Le Crédit municipal de Paris se dépoussière. La vénérable institution de prêt sur gage, dont l’origine remonte au XVIIe siècle, ne ressemble plus guère à « ma tante », surnom provenant de l’alibi utilisé par les jeunes gens ayant perdu au jeu, qui s’y rendaient pour combler momentanément leurs dettes... Grâce au département CC Art, elle a modernisé ses services en les adaptant au XXIe siècle... et aux besoins variés des détenteurs d’œuvres d’art. « Nous accompagnons le collectionneur pour le prêt et le stockage de son œuvre, mais aussi l’authentification ou la restauration, explique le directeur Nicolas Chwat, à propos des dispositifs « muséaux ». CC Art se distingue du Crédit municipal par des prêts plus élevés, 100 % de récupération des œuvres et une typologie de clients particuliers qui ont besoin de trésorerie pour un projet. » Ainsi, des magasins de stockage sont organisés par typologie de médiums, les locaux comprenant des salons de présentation d’œuvres.
Un système vertueux
Le principe ? Pour une pièce évaluée (à un instant T) entre 20 000 euros et plusieurs millions d’euros, ce sont 50 à 66% de la valeur de l’objet ou du tableau qui sont prêtés à son propriétaire. Le tout au taux d’emprunt de 5,3 % tout compris, d’un an reconductible. Et l’on peut interrompre l’opération à tout moment. Le prêt est remboursable in fine avec les intérêts. Si la valeur de l’œuvre évolue, le montant du prêt peut parfois être reconsidéré.

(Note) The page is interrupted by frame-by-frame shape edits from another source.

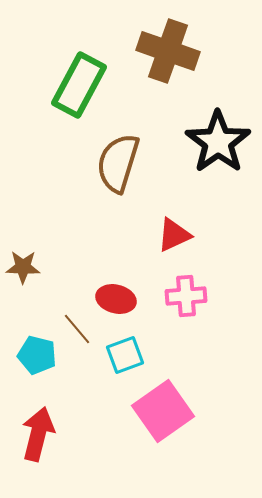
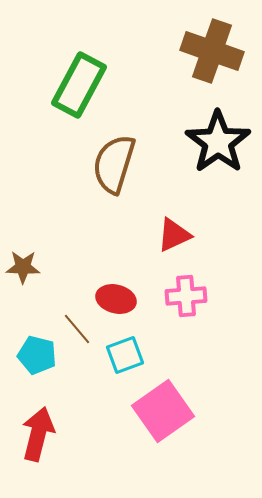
brown cross: moved 44 px right
brown semicircle: moved 4 px left, 1 px down
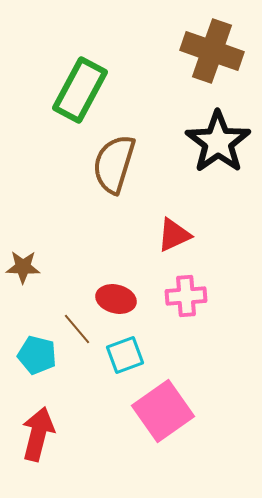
green rectangle: moved 1 px right, 5 px down
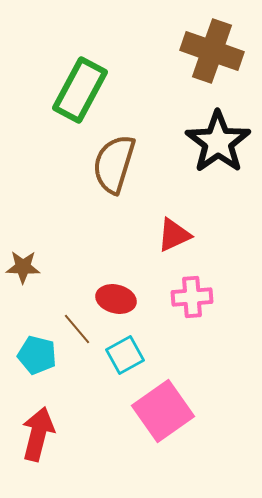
pink cross: moved 6 px right, 1 px down
cyan square: rotated 9 degrees counterclockwise
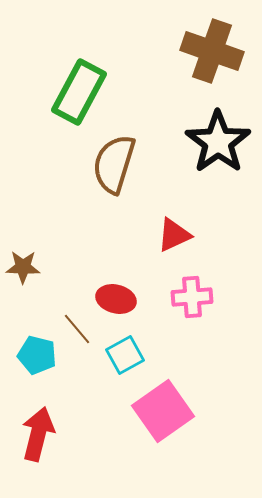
green rectangle: moved 1 px left, 2 px down
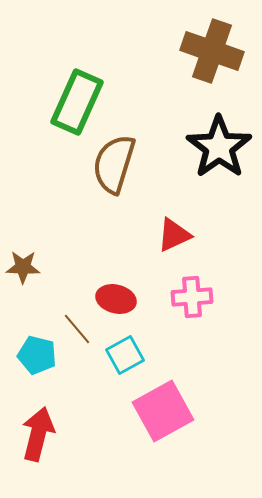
green rectangle: moved 2 px left, 10 px down; rotated 4 degrees counterclockwise
black star: moved 1 px right, 5 px down
pink square: rotated 6 degrees clockwise
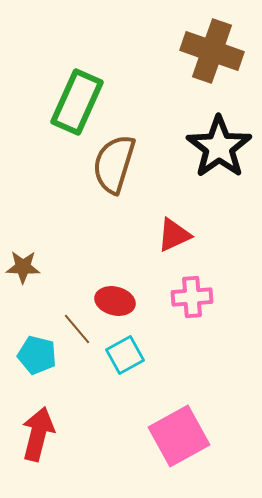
red ellipse: moved 1 px left, 2 px down
pink square: moved 16 px right, 25 px down
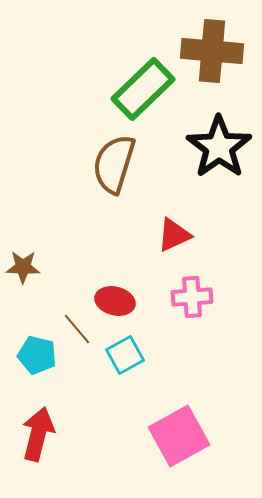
brown cross: rotated 14 degrees counterclockwise
green rectangle: moved 66 px right, 13 px up; rotated 22 degrees clockwise
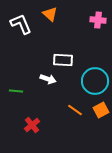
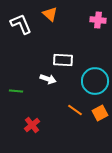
orange square: moved 1 px left, 3 px down
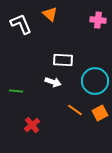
white arrow: moved 5 px right, 3 px down
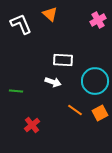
pink cross: rotated 35 degrees counterclockwise
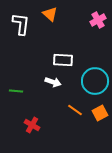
white L-shape: rotated 30 degrees clockwise
red cross: rotated 21 degrees counterclockwise
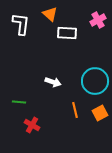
white rectangle: moved 4 px right, 27 px up
green line: moved 3 px right, 11 px down
orange line: rotated 42 degrees clockwise
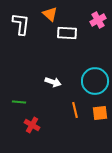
orange square: rotated 21 degrees clockwise
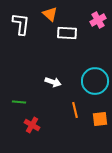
orange square: moved 6 px down
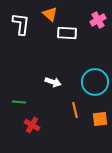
cyan circle: moved 1 px down
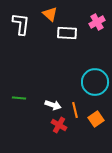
pink cross: moved 1 px left, 2 px down
white arrow: moved 23 px down
green line: moved 4 px up
orange square: moved 4 px left; rotated 28 degrees counterclockwise
red cross: moved 27 px right
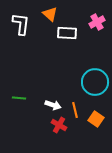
orange square: rotated 21 degrees counterclockwise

Ces services, réservés aux résidents français, attirent les profils les plus variés : « Un couple avait acheté un très beau [Pierre] Soulages dans les années 1970, mais voulait se lancer dans une collection d’art contemporain émergent, raconte Nicolas Chwat. Le prêt gagé sur le Soulages a servi pour la mise de fonds. » Il cite encore : « Une vieille famille française, qui souhaitait restaurer son château, a déposé son orfèvrerie. » Quand pour d’autres, « la rapidité du prêt est appréciée pour un achat immobilier », lorsque le candidat est déjà engagé sur des prêts bancaires par exemple. « Nous rencontrons également des professions récurrentes comme les producteurs de cinéma qui ont besoin d’une mise de fonds pour rassurer les créanciers », précise le directeur de CC Art. Toutefois, si la capacité d’emprunt est à son maximum, une démarche de due diligence (contrôle préalable) est réalisée en amont de la décision.

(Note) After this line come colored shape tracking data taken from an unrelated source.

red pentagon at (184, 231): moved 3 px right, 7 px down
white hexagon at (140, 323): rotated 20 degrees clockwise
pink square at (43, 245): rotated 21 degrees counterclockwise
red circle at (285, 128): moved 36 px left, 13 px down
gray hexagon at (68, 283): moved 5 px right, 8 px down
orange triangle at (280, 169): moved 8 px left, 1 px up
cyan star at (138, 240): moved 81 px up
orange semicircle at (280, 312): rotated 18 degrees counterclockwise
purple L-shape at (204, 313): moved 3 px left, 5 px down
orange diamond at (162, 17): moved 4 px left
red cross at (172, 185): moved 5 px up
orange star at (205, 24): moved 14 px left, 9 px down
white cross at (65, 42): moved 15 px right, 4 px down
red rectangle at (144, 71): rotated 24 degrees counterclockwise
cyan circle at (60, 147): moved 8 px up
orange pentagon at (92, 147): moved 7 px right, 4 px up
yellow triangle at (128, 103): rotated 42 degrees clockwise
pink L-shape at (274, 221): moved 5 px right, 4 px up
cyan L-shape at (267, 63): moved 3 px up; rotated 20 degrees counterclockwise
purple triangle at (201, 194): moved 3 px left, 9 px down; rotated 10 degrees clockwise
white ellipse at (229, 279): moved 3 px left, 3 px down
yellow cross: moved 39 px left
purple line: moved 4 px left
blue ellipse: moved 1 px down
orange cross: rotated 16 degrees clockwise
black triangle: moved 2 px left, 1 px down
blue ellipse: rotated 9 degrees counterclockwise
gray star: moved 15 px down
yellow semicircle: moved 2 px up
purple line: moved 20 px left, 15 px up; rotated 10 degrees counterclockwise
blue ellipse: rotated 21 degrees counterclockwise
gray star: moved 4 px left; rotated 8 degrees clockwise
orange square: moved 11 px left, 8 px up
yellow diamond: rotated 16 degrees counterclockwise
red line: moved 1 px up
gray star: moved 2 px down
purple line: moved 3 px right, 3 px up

L’art lending chez CC Art, une activité en plein développement.
© Photo Aurélia Blanc
En toute discrétion
Selon Nicolas Chwat, alors que les banques se montrent généralement plus frileuses pour accorder des prêts classiques, le dépôt de nouveaux dossiers a bondi récemment : il était de 214 pour l’année 2023, nombre atteint dès le 1er juillet 2024 ! « Les taux de crédits classiques vont se relâcher un peu, mais le marché de l’art est plus compliqué, observe le directeur. Le prêt que nous fournissons permet d’apporter de l’argent frais en attendant des jours meilleurs, sans vendre pour autant son œuvre. Par capillarité, le ralentissement du marché a un effet positif sur nos activités. » Autre (gros) avantage : la discrétion. « Nous ne sommes pas une maison de ventes, notre vocation n’est pas de vendre. Le marché ne sera donc pas au courant du prêt ni de quoi il s’agit... » Tout juste apprend-on qu’une petite peinture de Jean-Michel Basquiat ou un Pablo Picasso ont déjà été gagés, ainsi que de nombreuses œuvres de maîtres anciens. Un acteur a même déposé son César en toute discrétion !
Ce sont 227 millions d’euros de prêts qui étaient en cours au 31 décembre 2024 auprès de CC Art (œuvres au-delà de 40 000 euros, pour un total évalué à près de 50 millions d’euros) et du Crédit municipal, la valeur globale des productions déposées étant largement supérieure. Les bénéfices engrangés grâce aux prêts de haut niveau permettent de financer les tout petits prêts, « un système vertueux », résume Nicolas Chwat. Le Crédit municipal procède ainsi à des effacements de petites dettes pour les pièces déposées depuis plus de vingt ans, dans une démarche d’aide au désendettement. Contrairement aux services concurrents proposés par des banques privées, de grandes maisons de ventes ou même des galeries, le dispositif s’inscrit dans l’ADN du Crédit municipal, entreprise publique détenue par la Ville de Paris.